M: And what are your principle influences?
JD: I lived inside a book before the obligations of the real world took hold and evicted me, and read Chaucer and Homer at school; I thought at the time that such famous names would be too highbrow to enjoy. My ‘style’ is an amalgam of those pages, and studying Flaubert, Camus and Antoine de St. Exupèry in French, and learning to recite Dante. However, being a dreamer I didn’t absorb much. I’ve read plenty of the very ordinary too. I have forgotten most of it, so any influences have been obtained subliminally. But one I’ve never forgotten described the treatment of prisoners in Nazi Germany. Conversely, the memory of people who have been inordinately kind has made a lasting impression.
M: How do you understand the role of the artist?
JD: The idea of having a ‘role’ would be scoffed at by one who loves and/or is impelled to do what millions are doing or want to do every day. It is what it is: in taking an incidence of personal experience and relating it in an unexpected—wholly individual—way to a wider context, or in building on consecutive inputs, the creator is, I guess, choosing something the mind has discovered and wants to share, in a reciprocity for the wholeness and interconnectedness of living. It’s then that the veracity of agendas and the worth of conventions can be identified. Making something out of nothing by juxtaposing ideas, in all disciplines, can be what helps to ground a parlous world.
I think of art as a boiled lolly of personal philosophy wrapped up in cellophane. I want to make the cellophane the best way I know and give substance to the sweet. But serious, funny or crazy, it’s a good sign if it provokes thought.

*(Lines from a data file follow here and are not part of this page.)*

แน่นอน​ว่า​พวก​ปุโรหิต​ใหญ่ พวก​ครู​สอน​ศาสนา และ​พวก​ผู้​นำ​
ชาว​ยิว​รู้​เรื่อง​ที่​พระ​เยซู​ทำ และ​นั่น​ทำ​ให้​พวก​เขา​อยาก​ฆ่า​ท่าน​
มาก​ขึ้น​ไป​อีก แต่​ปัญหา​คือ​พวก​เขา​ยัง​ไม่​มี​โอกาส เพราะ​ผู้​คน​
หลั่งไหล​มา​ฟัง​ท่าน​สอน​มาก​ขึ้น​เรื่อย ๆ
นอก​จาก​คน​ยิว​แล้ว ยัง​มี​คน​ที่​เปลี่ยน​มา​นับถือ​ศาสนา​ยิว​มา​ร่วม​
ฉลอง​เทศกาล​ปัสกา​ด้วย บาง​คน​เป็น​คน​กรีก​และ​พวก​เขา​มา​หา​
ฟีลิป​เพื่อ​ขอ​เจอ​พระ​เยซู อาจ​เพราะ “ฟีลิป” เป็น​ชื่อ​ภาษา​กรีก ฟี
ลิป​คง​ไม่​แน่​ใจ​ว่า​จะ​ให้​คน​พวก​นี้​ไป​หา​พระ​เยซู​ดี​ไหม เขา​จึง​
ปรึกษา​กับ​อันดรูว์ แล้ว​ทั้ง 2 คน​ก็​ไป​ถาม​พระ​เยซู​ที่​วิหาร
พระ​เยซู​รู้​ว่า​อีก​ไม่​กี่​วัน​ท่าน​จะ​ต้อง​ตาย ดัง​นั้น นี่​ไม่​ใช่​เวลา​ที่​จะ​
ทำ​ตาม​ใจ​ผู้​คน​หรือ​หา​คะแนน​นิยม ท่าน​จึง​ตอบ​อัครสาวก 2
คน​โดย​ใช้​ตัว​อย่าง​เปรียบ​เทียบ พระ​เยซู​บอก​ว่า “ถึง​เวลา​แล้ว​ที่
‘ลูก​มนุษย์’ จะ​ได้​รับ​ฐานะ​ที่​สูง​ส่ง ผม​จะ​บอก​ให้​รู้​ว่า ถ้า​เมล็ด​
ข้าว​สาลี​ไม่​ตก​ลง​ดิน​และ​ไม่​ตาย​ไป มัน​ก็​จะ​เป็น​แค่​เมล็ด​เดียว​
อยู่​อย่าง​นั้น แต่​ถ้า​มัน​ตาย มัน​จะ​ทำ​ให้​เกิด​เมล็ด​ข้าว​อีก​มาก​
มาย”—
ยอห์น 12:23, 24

The guardians of dogma have always felt threatened by the artist: art and education antagonises their power status quo, so that fact reflects backhandedly well on art as a medium of change. In later life Judith Wright apparently turned to direct action as being more immediately productive; I am in awe of the proponents of this tactic too.
I think little insights feed the body, and just as your grandmother’s diet–as proposed from two recent studies into epigenics–affects how some of your genes are expressed today, so might art advance future mindsets. If not, it’s the ancient oral tradition of passing on information re-envisaged, and updated by the group mind.
Judy Durrant writes poetry beachside in Melbourne, proofreads for Essentials magazine, and once comanaged a rock ‘n’ roll band signed to Chrysalis.